Do you have a cat who is shy? One who is timid and insecure and constantly hides under the bed? Maybe among your several cats there is one who never interacts with others? In this article, you will learn to communicate with a shy cat effectively and how to boost confidence in insecure cats.
IMPORTANT: You should be able to distinguish a cat who is in chronic stress from a one that is just timid. A stressed cat can be identified by certain symptoms and a possible source. You can learn more about stress in cats here.
- Do not force things to happen. Your cat is shy not because this is his style, but because this is who he is—a timid cat. At least for now. Forcing him to communicate with you or with other cats more than he wants to will have the reverse effect. Take a slow approach, and do not bother your cat unnecessarily; focus on creating a calm environment for him (see the next point). It’s okay to interact, to play with or pet your cat; just do it only as long as he finds it comfortable. But for the rest of the time, become almost transparent to your cat. Be in the same room, and do whatever you have to, but do not pay attention to him. Act normally. If you have more than one cat, try to make a private corner for the more shy one to hang out. If necessary, you can also separate your cats completely, until the shy cat builds confidence.
- Make your cat’s surroundings calm and stimulating. Most important, create opportunities and places to climb and jump. Being aboveground is a huge confidence booster for insecure cats. The quickest solution is adding a cat tree or two. Window perches, shelves and the tops of regular furniture are also great. Find more tips to make your house a cat’s dream here. At the same time, make sure your cat does not have the ability to hide under the bed or behind other furniture where she is not able to see what’s going on. It’s simply dreadful to hear footsteps without seeing who’s approaching. Block access to these spots, or even remove them for now, if possible.
- Make things easily accessible and plentiful. By this we mean litter boxes, food bowls, water bowls, napping locations, cat trees, playing opportunities and any other things that cats interact with. Provide them in different parts of your home, so that a timid cat can have everything she needs nearby, without the need to pull her courage together to reach the water bowl. This is especially important if you have more than one cat. The litter box, for example, is a common location where bullying cats try to ambush shyer ones. This is not good, and you need to do everything to prevent it, which can be done by providing several litterboxes in different parts of your home.
- Feed your cats individual meals, and feed the shy one separately. This correlates with the previous point, because food is a very important resource for cats. Food creates a lot of competition and tension, which is easily removed if you feed your cats at individual meals, from separate bowls and in separate rooms. Leaving free access to food is a bad setup in these circumstances.
- Play with your cat often. Playing has many benefits, and when done right, it becomes a serious confidence booster for shy cats. Why? Playing resembles hunting, and a cat who experiences it feels his natural cat inside. He feels that he is the mighty hunter, and guess what? Mighty hunters are not shy. They are determined.
When should you play with your cat? Good play times are before meals and after your cat wakes up. Bad times are all the other times, especially after meals, when the cat enters a “sleepy mood.”
How can you play with your cat? There are two main ways, interactive play and solo play.

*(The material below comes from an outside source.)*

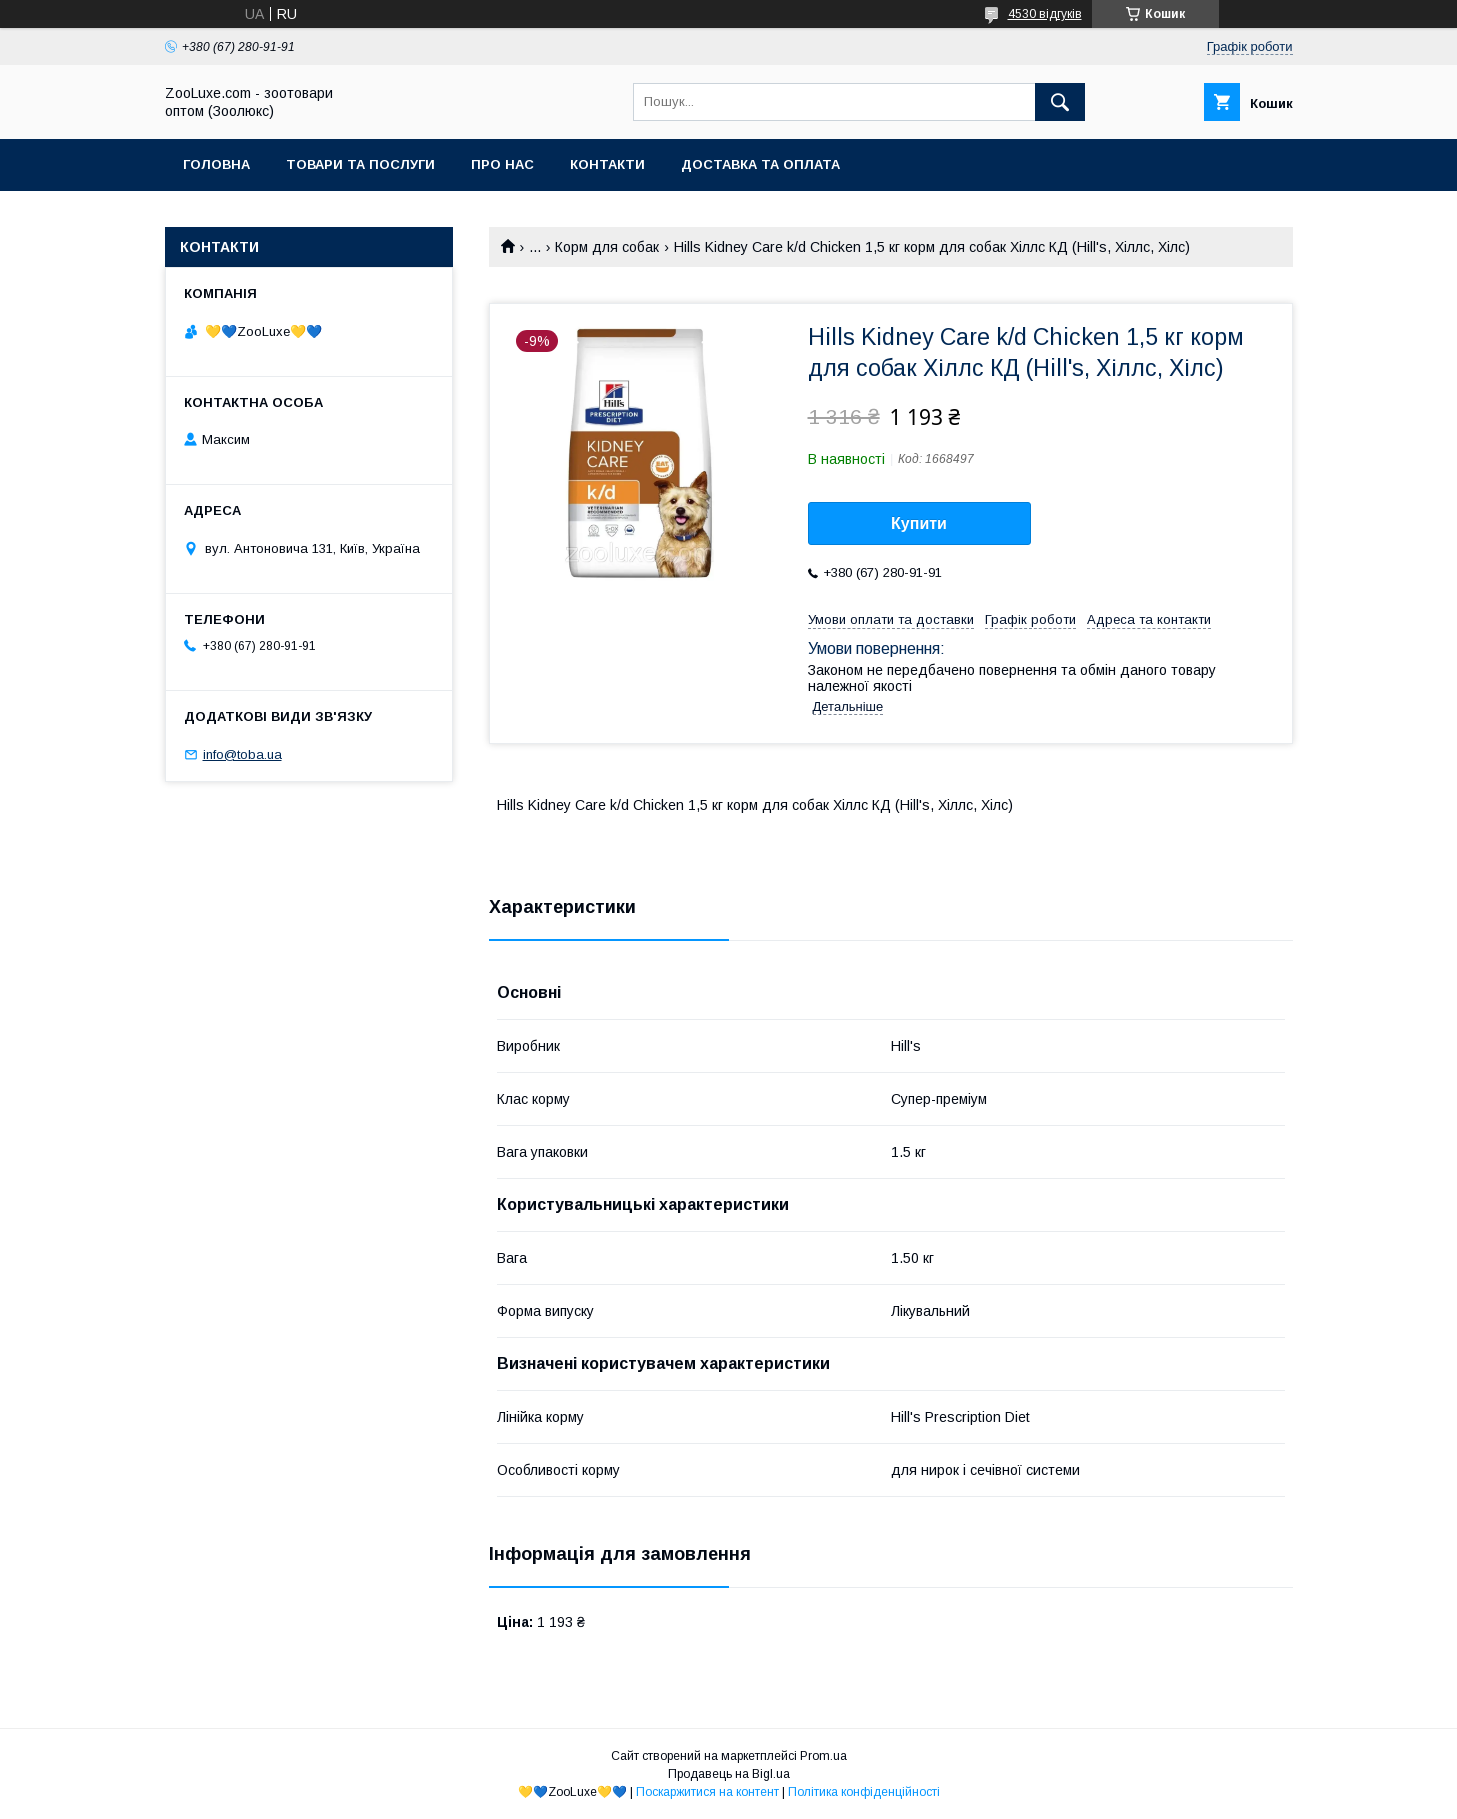  Describe the element at coordinates (242, 754) in the screenshot. I see `info@toba.ua` at that location.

Interactive play is where you direct a toy, for example, a mouse on a string or a feather on a stick. Don’t swing the toy in your cat’s face, and don’t move it chaotically. Slow motions that are directed away or past your cat are those that most encourage confident playing. This is like real prey would move. You can simulate a mouse, which runs along a wall and disappears behind the corner, or a bird, who flies from spot to spot, spends some time pecking grain, and then moves again. IMPORTANT: Let your cat catch and chew the toy occasionally. End the play session with a treat or a meal. If your cat feels insecure and does not feel like playing, do not push it. However, you can try to encourage her as described in this article.
- Solo play provides the possibility of engaging in play while the owner is not there. Balls, fake mice, toys on springs, toys that hang from the ceiling or doorway and catnip toys are used for this purpose. Some cats also play with non-toy items, like pen caps, child toys or toe spacers. Have several different toys available to your cat and rotate them frequently, so she does not become bored with them.
- Do not limit your cat unnecessarily. Rules are okay for creating order in your house. It’s okay to not want your cat on the counter top or to scratch your sofa. It’s almost okay to have an army regime in your house, but when dealing with a shy cat, it’s better only to deny things that are very important. Whenever you have to shoo your cat off something, it damages your achievement of making him less shy.
- If your cat is not allowed to do something, instead of shooing him away, try to catch his attention before he engages in the activity. You can keep your cat’s favorite bouncy ball in your pocket, and as soon as he approaches his favorite scratching chair, let the ball bounce by your cat. It’s likely he will chase after it, forgetting about his bad intentions.
The abovementioned things to help a shy cat gain confidence are pretty much independent from each other. Implementing just one will dramatically reduce your cat’s insecurity about the environment. Of course, the more good things as opposed to stressful things that there are in your cat’s life, the more success you will have.
Simultaneously, remember that patience is the most important ingredient, because confidence shouldn’t be boosted—it must be built.